We stayed overnight in Fussen and woke up early to pick up our reserved tickets to tour Neuschwanstein. Unfortunately, I ate my egg a little slow (or maybe it’s that I was posing for photos?!)…
and we didn’t arrive to the ticket booth until 8:18, three minutes later then instructed. In those three minutes, the line was already out the door for picking up reserved tickets and it seemed like we might lose our tickets. G. and I were definitely stressed.
We didn’t get to the front of the ticket booth until 8:45, which definitely was NOT enough time to catch our 9:15 tour, given the hike to the castle. The person helping us was sympathetic to our cause and nice enough to simply move us to the 9:55 English tour. Perfect.
That gave us enough time to buy some water, hike, and take lots of pictures of the views from around Neuschwanstein Castle.
We couldn’t take photos from inside the castle, but it was very interesting. It wasn’t the rococo or baroque fanciness one would expect in a castle like Neuschwanstein, because Ludwig the III was obsessed with opera. So, the castle is dedicated to Wagner, with murals of Wagner operas all over the walls…. Ludwig the III was an interesting dude, to say the least.
After a quick bite to eat, we headed over to Zugspitz, the highest point in Germany. From Garmich, the little town at the base of the moutain, you take a train and then a cable car to the top.

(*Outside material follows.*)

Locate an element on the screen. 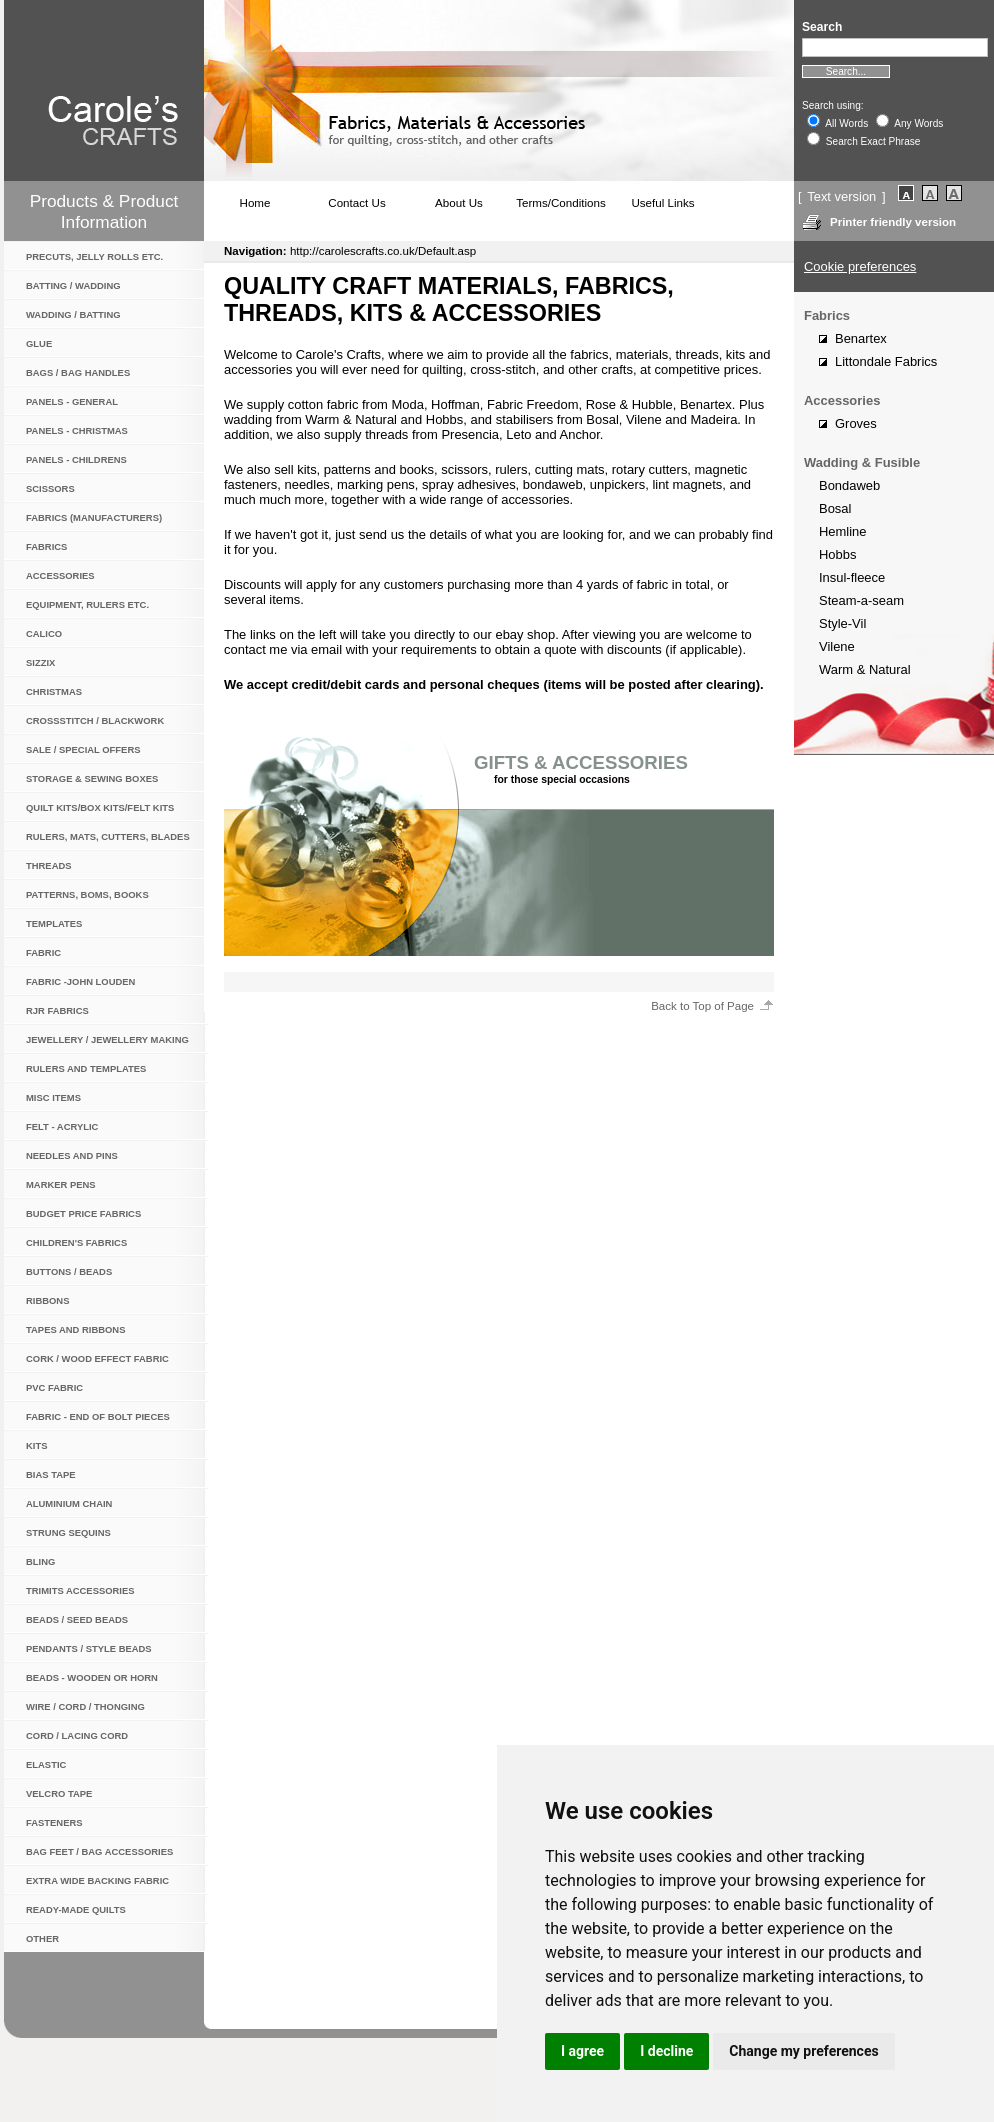 This screenshot has width=994, height=2122. Patterns, BOMs, Books is located at coordinates (87, 894).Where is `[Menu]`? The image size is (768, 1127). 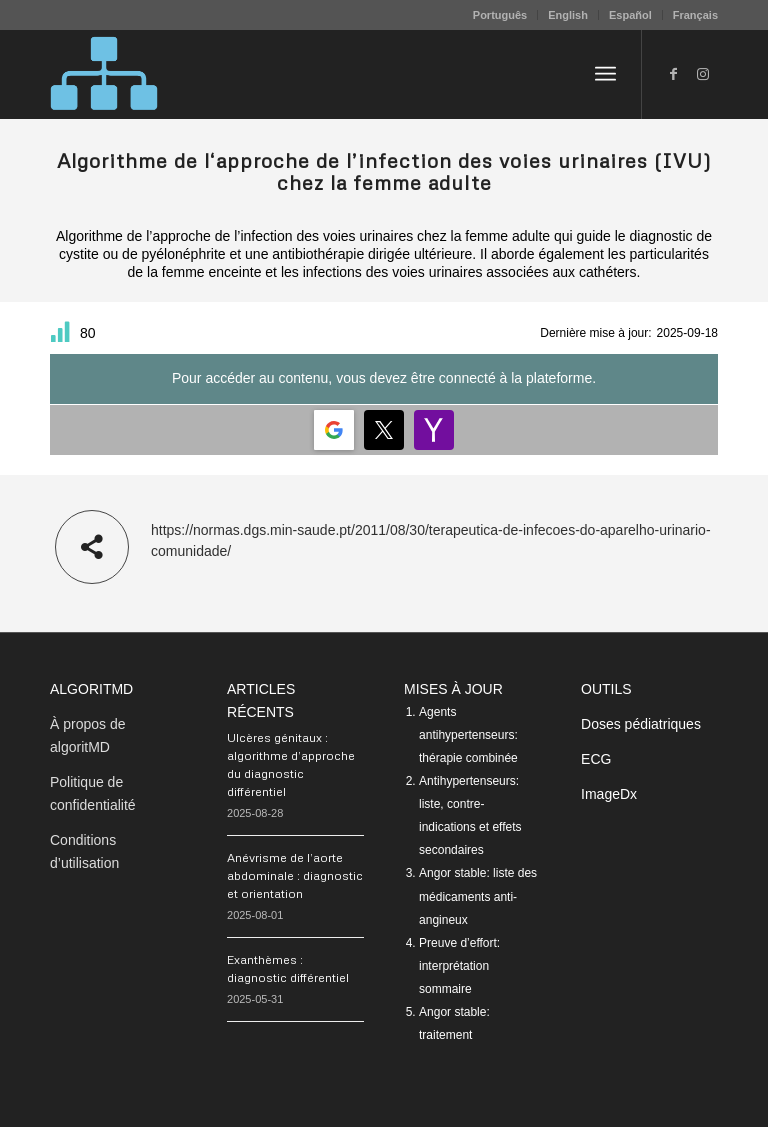
[Menu] is located at coordinates (605, 74).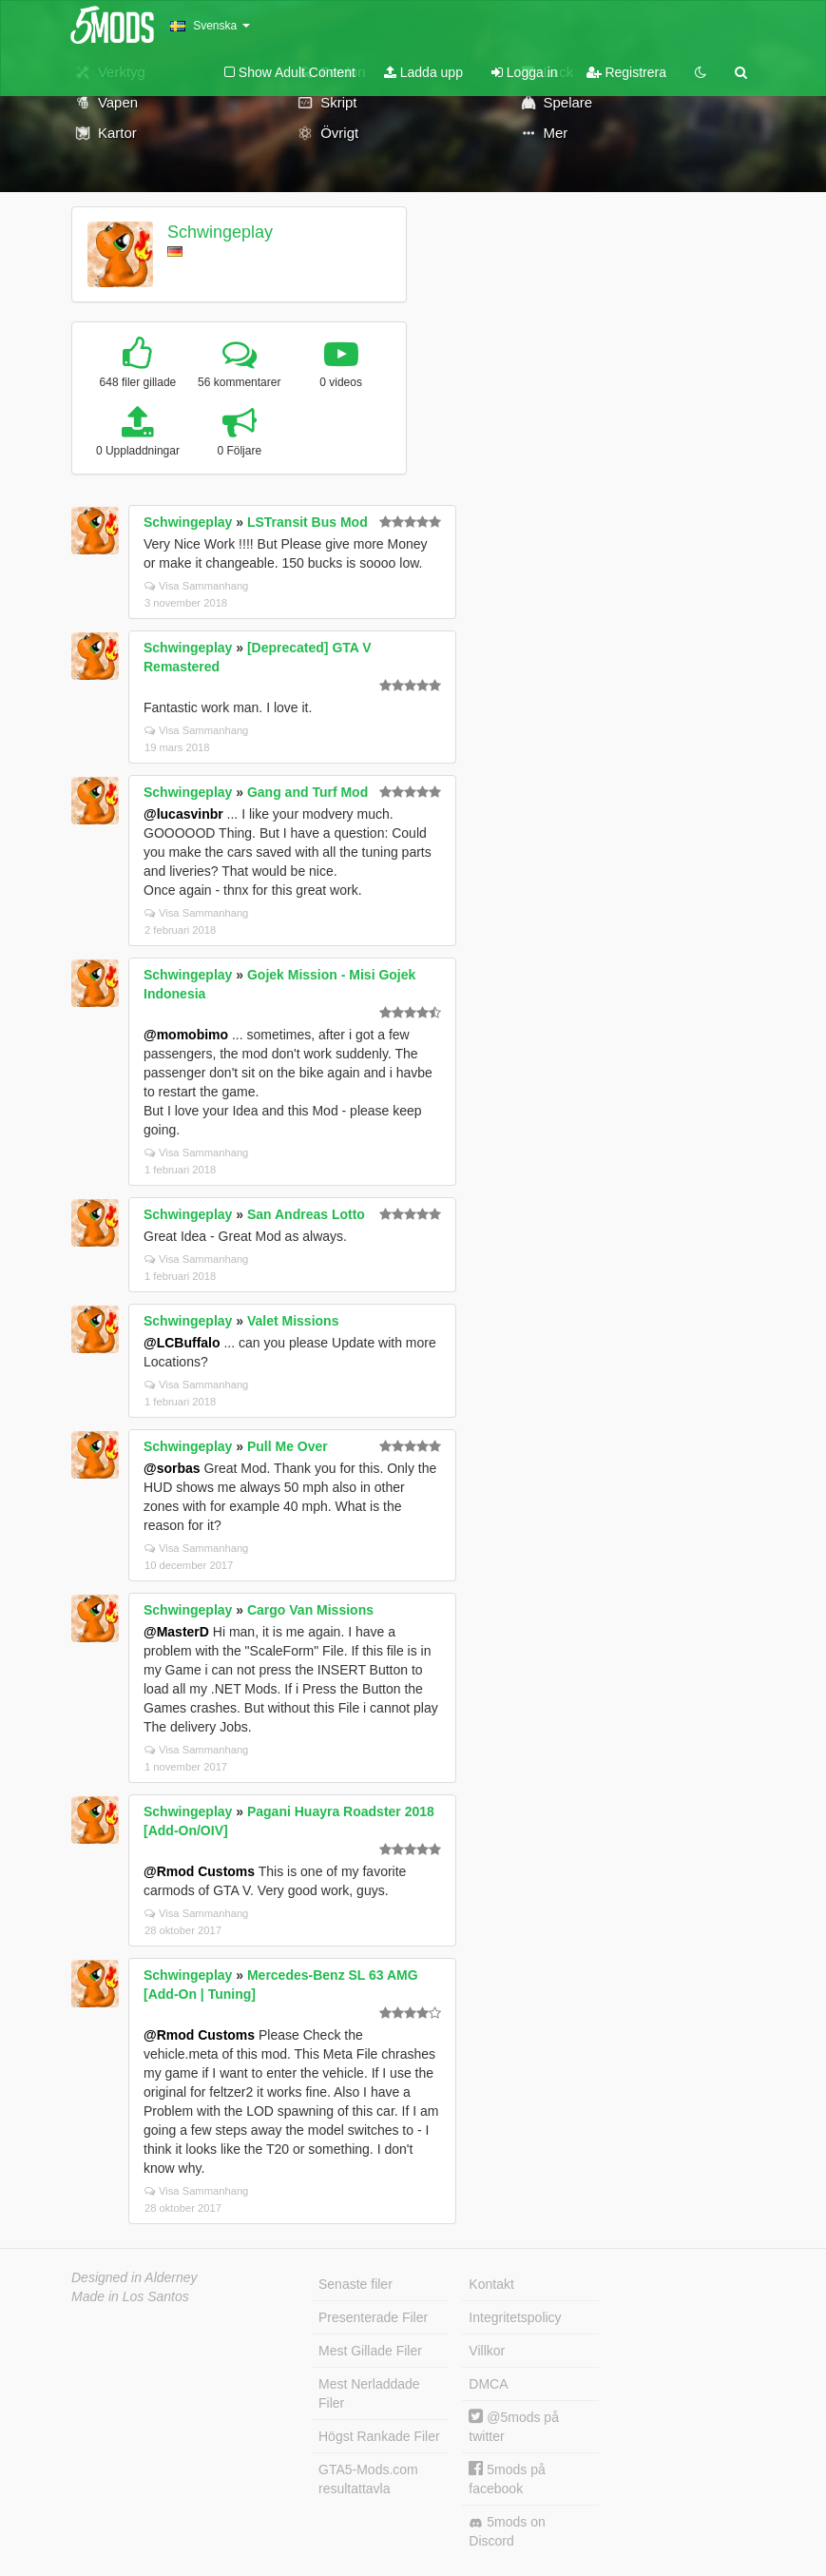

At the top, G. climbed a precarious peak off of Zugspitz, which we both admitted was probably pretty stupid of him. However, he didn’t fall to his death, which was my fear, and had an awesome time climbing so, “all’s well that ends well!”
As we were trying to leave, we realized you had to reserve spots on the scenic cable car far in advance. We wouldn’t be able to get down the mountain for 2 more hours, until almost 6pm! This was a big “uh oh” because we had plans to see Ettal Monastery, get dinner at Oberammagau, AND we needed to drive to Munich, which was our final destination.
Thank goodness Zugspitz offered a shorter and less scenic cable car and a longer train ride (through a dark tunnel) option that you didn’t have to sign up for in advance. It may not have been as pretty, but we still got down the mountain in less time then we would have if we had signed up for the cable car.
We were also able to make it to Ettal Monastery before the rain started. It was a beautiful church.
It started pouring as we drove to Oberammagau. Like thick, heavy, can’t see the car in front of you, rain. To G’s credit, he was able to navigate the windy, twisty, mountain roads and got us to Oberammagau at dinner time. We walked around a little bit and window shopped, as all the stores were already closed (Oberammagau is known for it’s wood work. In all the windows were fantastic carved creations.) Then, we settled down for a nice cozy German dinner in a little restaurant.
Then (yes, this day continues!!) we drove to Munich, our final stop!!